Task brief :: Copy every entry as is. Leave images out.

Dataset ::
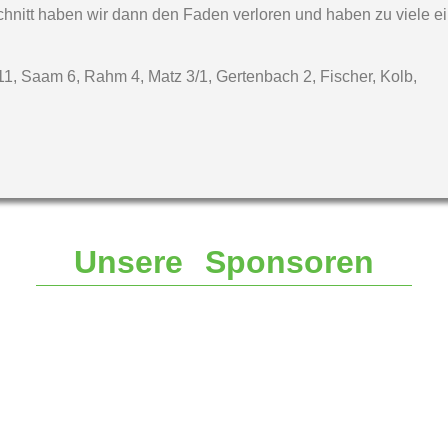
bschnitt haben wir dann den Faden verloren und haben zu viele 
t 11, Saam 6, Rahm 4, Matz 3/1, Gertenbach 2, Fischer, Kolb,
Unsere Sponsoren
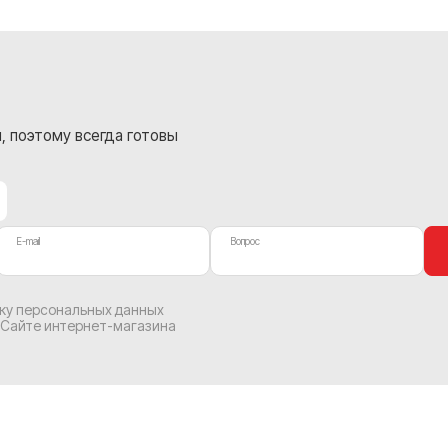
, поэтому всегда готовы
E-mail
Вопрос
тку персональных данных
 Сайте интернет-магазина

Solution below ::
bschnitt haben wir dann den Faden verloren und haben zu viele 
t 11, Saam 6, Rahm 4, Matz 3/1, Gertenbach 2, Fischer, Kolb,
Unsere Sponsoren
, поэтому всегда готовы
E-mail
Вопрос
тку персональных данных
 Сайте интернет-магазина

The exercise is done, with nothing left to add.